ANLAMAK
Hegel’e göre ‘kavramları tanımamak’, onları ‘anlamama’ya bağlanacaktır. Kavramlara yabancı olan, ifadeleri düşüncesiyle takip edemez ve düşüncesini yürütemez. İnsan, ‘anladım/anlıyorum’ kriteri olarak, ya birşeyi ‘o şekilde’ kabullenir, ya da önceki bilgi, tecrübeleri ile uyuşumunu kontrol eder.
Doğan kuşunun lokmasını, serçe yutamaz.
Kant, anlama sürecini, duyular yoluyla alınan verilerin usavurumu eylemi öncesi adımı olarak düşünür. Kant için insan bilgisinin iki kökeninden biri olan ‘kavram’ olmadan, bilgi meydana gelemez. Çünkü duyular, eşyanın bilgisini vermezler. Sadece eşyanın görünüşünü sunarlar.
Anlama yetisi Kant için, dünyayı bölünmüş ve ayrıklaşmış haliyle gören, mantıksal düşünme yetisidir. Dış duyulardan gelen görüler, birer kavram haline gelirler bu yetiyle. Zihin, anlama olayını gerekleştirmek için nesneye gereksinim duyar.
Kant’a göre insan anlayışı idealara ulaşamaz, fenomenler dünyasında kalır. İnsan sadece fenomenler dünyasına ait bilgilere sahip olabilir. İnsan, zihnini aşan fenomenler dünyası ötesinde kalan gerçeklik dünyasına dolaysız ulaşamaz.
Peygamberin ‘Rabbime misafir olurum’ demesi ortalığa yayıldı. ‘O beni doyurur, su verir’ sözü, manevi yemekten kinaye oldu.

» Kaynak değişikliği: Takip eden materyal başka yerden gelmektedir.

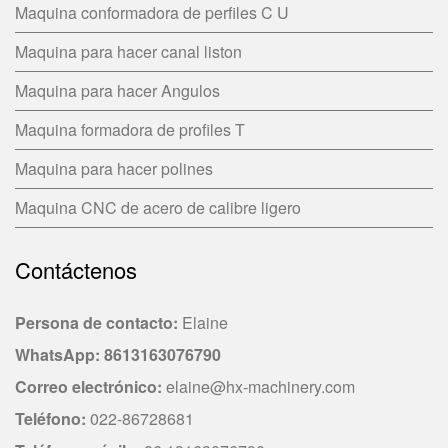
Maquina conformadora de perfiles C U
Maquina para hacer canal liston
Maquina para hacer Angulos
Maquina formadora de profiles T
Maquina para hacer polines
Maquina CNC de acero de calibre ligero
Contáctenos
Persona de contacto
:
Elaine
WhatsApp:
8613163076790
Correo electrónico
:
elaine@hx-machinery.com
Teléfono
:
022-86728681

Bunu hiç yorumlamadan kabul et ki boğazına bal ve süt gibi lezzetli gelsin. Çünkü yorum,
İhsan edilen şeyi geri vermektir. Çünkü yorumcu, gerçeği hata görür. Halbuki bu hata görmesi, aklının zayıflığındandır. Bütün akıl içtir. Parça akıl ise deri.
Kendini yorumla!, sözleri değil.
Dilsizler haberini kulaksız dinleyesi,
Dilsiz kulaksız sözü, can gerek anlayası.
Dinlemeden anladık, anlamadan eyledik,
Gerçek erin bu yolda yokluktur sermayesi.
(Yunus Emre)
O olmadıkça, o şeyi tamamıyla bilemezsin. Allah hışmı, bence rahmettir.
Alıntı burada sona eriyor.